■ TASK TO CARRY OUT
Among the lines of the listing below, count those with the string "Events". Give the number and no commentary.

■ SUPPLIED MATERIAL
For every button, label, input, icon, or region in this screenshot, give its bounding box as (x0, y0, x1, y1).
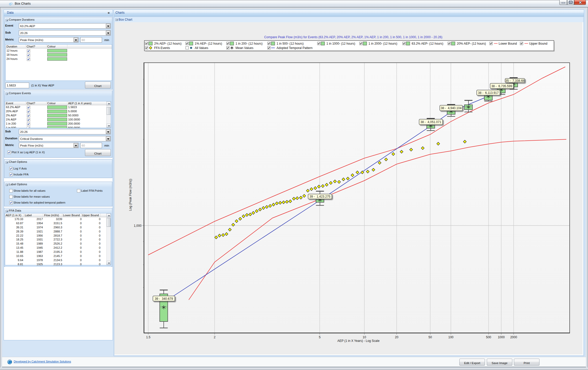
svg-text:1 in 500- (12 hours): 1 in 500- (12 hours) (277, 42, 304, 45)
svg-text:Adopted Temporal Pattern: Adopted Temporal Pattern (277, 46, 312, 50)
svg-text:2: 2 (214, 335, 216, 339)
svg-text:50: 50 (428, 335, 432, 339)
svg-text:100: 100 (448, 335, 453, 339)
svg-text:AEP (1 in X Years) - Log Scale: AEP (1 in X Years) - Log Scale (337, 339, 380, 343)
svg-text:Mean Values: Mean Values (236, 46, 253, 50)
svg-text:1 in 1000- (12 hours): 1 in 1000- (12 hours) (326, 42, 355, 45)
svg-text:1 in 2000- (12 hours): 1 in 2000- (12 hours) (369, 42, 397, 45)
svg-text:Compare Peak Flow (m3/s) for E: Compare Peak Flow (m3/s) for Events (63.… (264, 35, 442, 39)
svg-text:Upper Bound: Upper Bound (529, 42, 547, 45)
svg-text:38 - 6,735.599: 38 - 6,735.599 (491, 84, 512, 88)
svg-text:1.5: 1.5 (146, 335, 151, 339)
svg-text:10: 10 (363, 335, 366, 339)
svg-text:38 - 4,051.071: 38 - 4,051.071 (420, 120, 441, 124)
svg-text:39 - 1,423.275: 39 - 1,423.275 (310, 195, 331, 198)
svg-text:63.2% AEP- (12 hours): 63.2% AEP- (12 hours) (412, 42, 443, 45)
svg-text:All Values: All Values (195, 46, 208, 50)
svg-text:38 - 4,940.104: 38 - 4,940.104 (441, 106, 462, 110)
svg-text:20% AEP- (12 hours): 20% AEP- (12 hours) (457, 42, 486, 45)
svg-text:1,000: 1,000 (134, 224, 142, 228)
svg-text:39 - 340.679: 39 - 340.679 (155, 297, 173, 301)
svg-text:FFA Events: FFA Events (154, 46, 170, 50)
svg-text:1000: 1000 (498, 335, 505, 339)
svg-text:1 in 200- (12 hours): 1 in 200- (12 hours) (236, 42, 263, 45)
svg-text:35 - 7,338.68: 35 - 7,338.68 (505, 79, 524, 83)
svg-text:20: 20 (395, 335, 398, 339)
svg-text:1% AEP- (12 hours): 1% AEP- (12 hours) (195, 42, 222, 45)
svg-text:Log (Peak Flow (m3/s)): Log (Peak Flow (m3/s)) (129, 179, 132, 211)
svg-text:5: 5 (319, 335, 321, 339)
svg-text:500: 500 (486, 335, 491, 339)
svg-text:38 - 6,113.917: 38 - 6,113.917 (478, 91, 499, 95)
svg-text:Lower Bound: Lower Bound (499, 42, 517, 45)
svg-text:2000: 2000 (510, 335, 517, 339)
svg-text:2% AEP- (12 hours): 2% AEP- (12 hours) (154, 42, 182, 45)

■ YOUR SOLUTION
2